Stefan Grobe, euronews: “Despite the country’s oil reserves many Venezuelans live in shanty towns, unemployment is rife and around 60 percent of the population are described as poor.”

Negroponte: “The country today is going through a very serious economic crisis. There are shortages of everything on the shelves of stores: little rice, little milk, little coffee. Medecines are in shortage. Spare parts for machinery, electronics, furniture – it’s all in short supply. So Venezuelans know there is a serious problem that they have to confront and that Chavez’s successor will have to remedy. And that’s going to be very difficult, because for the last few years, Chavez has just used the benefits of the oil company, the national oil company PDVSA as a convenient money bag to distribute favours to his supporters. That time has run out and now the Venezuelan people have to pay and face the piper.”

euronews: “Chavistas claim that his nationalisation of the oil sector has helped the poor to benefit from the trickle down from export revenues.”
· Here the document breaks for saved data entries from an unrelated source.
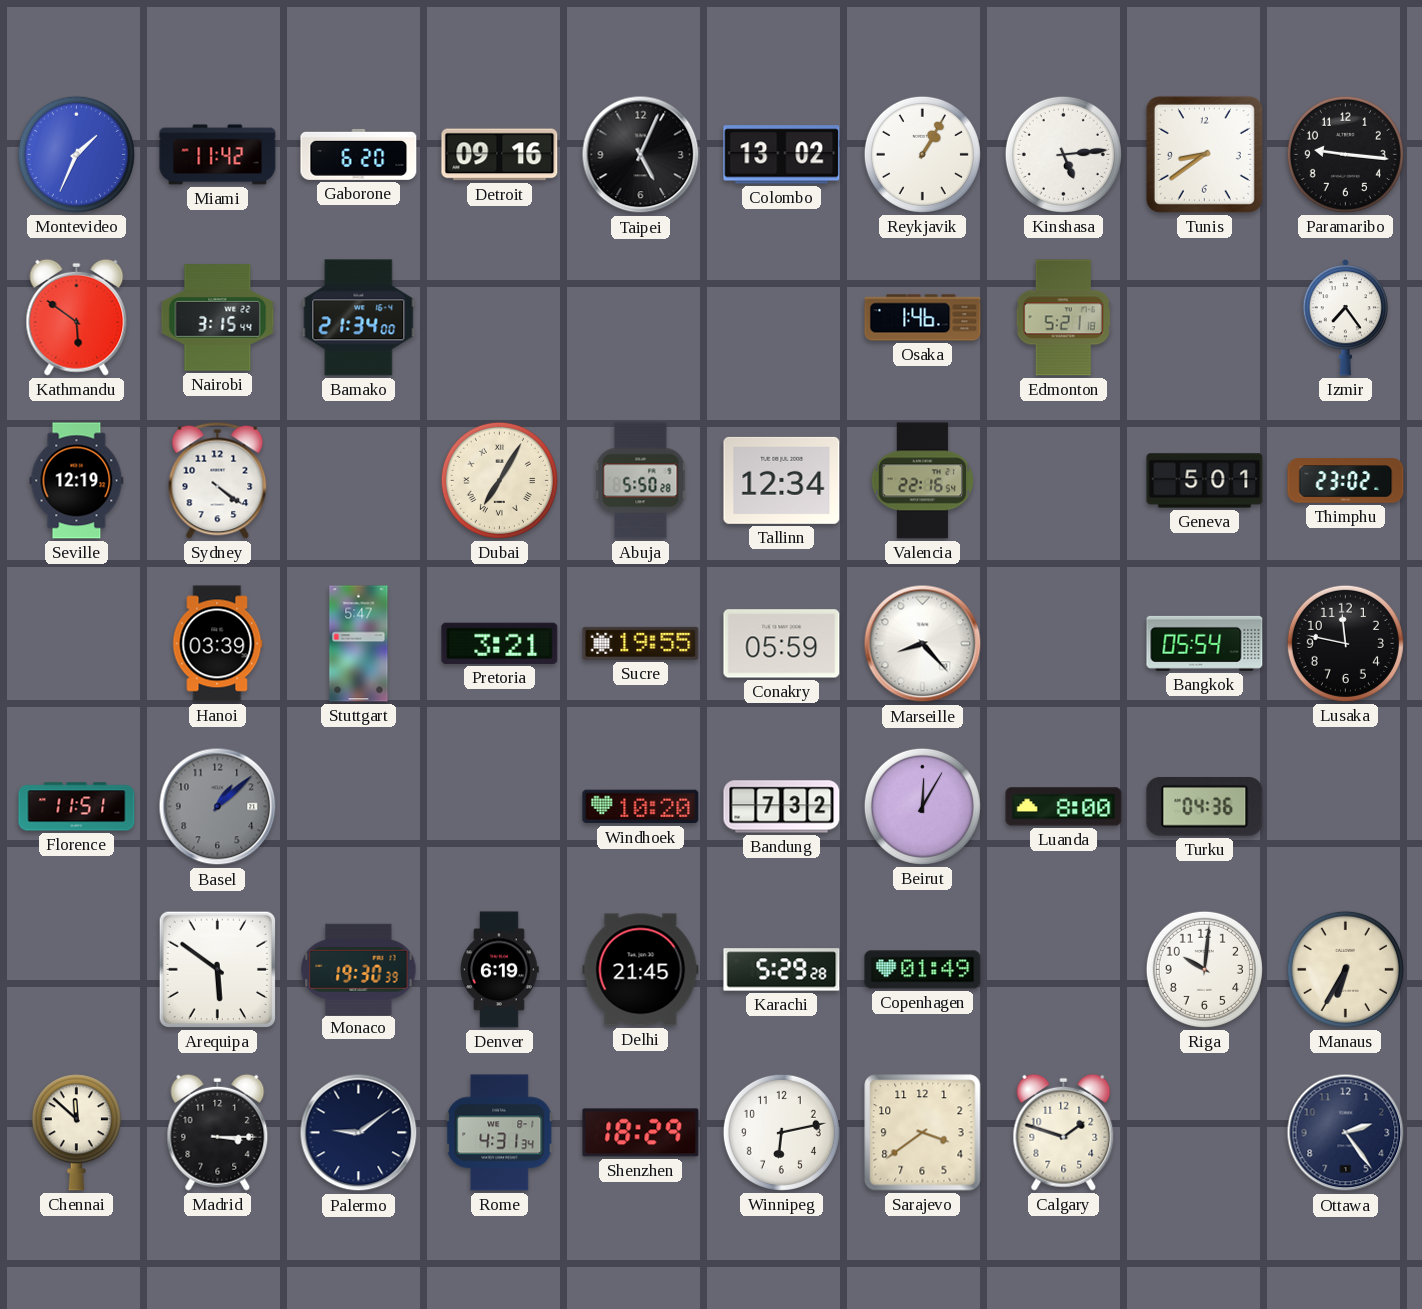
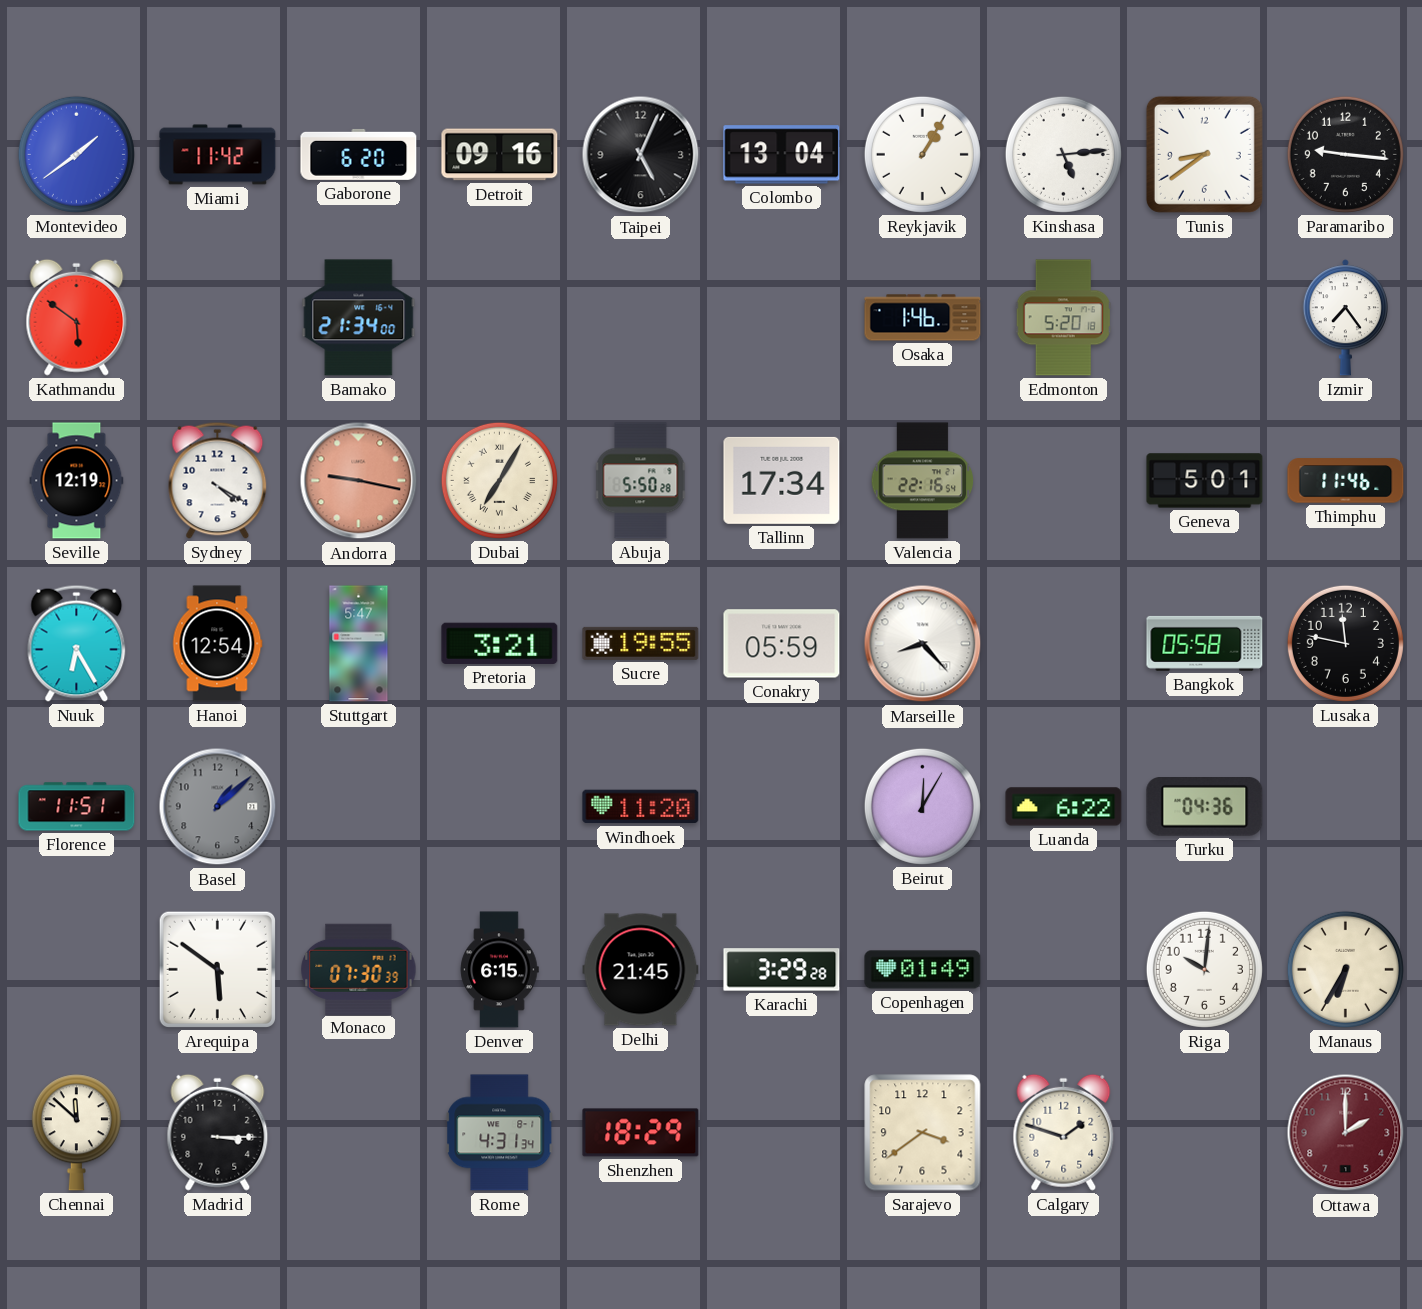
Montevideo: 1:34 -> 1:39
Colombo: 13:02 -> 13:04
Nairobi: 3:15 -> none
Edmonton: 5:21 -> 5:20
Sydney: 4:21 -> 4:20
Andorra: none -> 9:17
Tallinn: 12:34 -> 17:34
Thimphu: 23:02 -> 11:46
Nuuk: none -> 6:25
Hanoi: 03:39 -> 12:54
Bangkok: 05:54 -> 05:58
Windhoek: 10:20 -> 11:20
Bandung: 7:32 -> none
Luanda: 8:00 -> 6:22
Monaco: 19:30 -> 07:30
Denver: 6:19 -> 6:15
Karachi: 5:29 -> 3:29
Palermo: 9:09 -> none
Winnipeg: 6:13 -> none
Ottawa: 2:24 -> 2:00
Ottawa dial: navy -> burgundy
Negroponte: “A populist leader needs some unifying theme around which his followers can gather. Anti-imperialism, anti-Americanism was convenient to them. Whether the successor will continue that is not certain, principally because Venezuelan oil is sold to US refineries. Venezuela needs, believe it or not, food that it purchases from the United States. So, strong relations with US investors and US companies is essential for Venezuela to get out of its economic crisis. We can deal with a certain amount of rhetoric, but at one time you have got to be realistic. And I would argue that, post-Chavez, a dose of realism would do well for Venezuela.”